# Passage Planning: San Francisco to San Diego



## serenity440 (Aug 22, 2010)

Greetings!

I am planning a passage from SF Bay down to Catalina and probably on to San Diego. Not long ago I made the passage from Seattle to San Francisco but this will be my first run down the southern part of California. I was hoping to ask some questions, get some tips and maybe create some interesting discussion.

Question 1:

I may be single-handing and would like to figure the most optimal way to break the voyage up into single days where possible. It seems that is a challenge between Monterey Bay and San Luis Obispo. Is there any hope for an anchorage somewhere in the middle?
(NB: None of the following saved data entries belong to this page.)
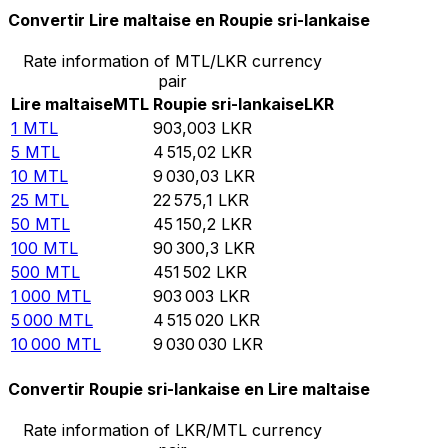
Convertir Lire maltaise en Roupie sri-lankaise
Rate information of MTL/LKR currency
pair
Lire maltaise
MTL
Roupie sri-lankaise
LKR
1
MTL
903,003
LKR
5
MTL
4 515,02
LKR
10
MTL
9 030,03
LKR
25
MTL
22 575,1
LKR
50
MTL
45 150,2
LKR
100
MTL
90 300,3
LKR
500
MTL
451 502
LKR
1 000
MTL
903 003
LKR
5 000
MTL
4 515 020
LKR
10 000
MTL
9 030 030
LKR
Convertir Roupie sri-lankaise en Lire maltaise
Rate information of LKR/MTL currency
Basically looking at day 1 to Half Moon Bay, 2 to Monterey Bay, 3 to San Luis Obispo (unless there is some sanctuary between that I am yet away of), 4 to Pt. Conception and then from there just puddle jumps.

Question 2:

Is it worth hitting up all the harbors in Monterey Bay (i.e. Santa Cruz, Moss Landing and Monterey)? I can make this trip as casual as I like and would like to experience the best parts of the coast as I cruise down. I am also looking for a live aboard slip anywhere south of SF so want to check out all marinas along the way.

Question 3:

I have heard that there is decent anchorage just around Pt. Conception...Can anyone provide coordinates to the ideal spot? I understand this is the area where weather can be tricky and would like to be as prepared as possible. Plan to stop before continuing to Santa Barbara.

Final General Question:

Any tips or tricks along the way? Anything I need to watch out for or be made aware of? Charts are one thing but those with experience probably have a lot to add 

Thanks for your time and happy sailing.

Cheers!


----------



## svHyLyte (Nov 13, 2008)

I would suggest you go SF to Half Moon Bay; Half Moon Bay to Stillwater Cove in the northeast corner of Carmel Bay below the Pebble Beach Golf Course (or Monterey in the unlikely event that the winds/swells are not out of the Northwest); Stillwater Cove to San Simeon Bay (75 miles or so) where there is a very good anchorage in the northwest corner under the bluffs; then San Simeon to Port San Luis (roughly another 50 miles) where there is an excellent anchorage and a very good restaurant (the Old Port Inn) on the pier; and from there down and around Pt. Conception. In theory one could round Conception and than angle back north into Cojo Bay (about 75 miles from Port San Luis) but I can't imagine that when one can zoom on down to Santa Cruz and tuck into one of the anchorages on the south coast. From there to Cat Harbor on Catalina is another straight shot, about 75 miles or so and so long as you don't bang into Santa Barbara Island pretty hazard free.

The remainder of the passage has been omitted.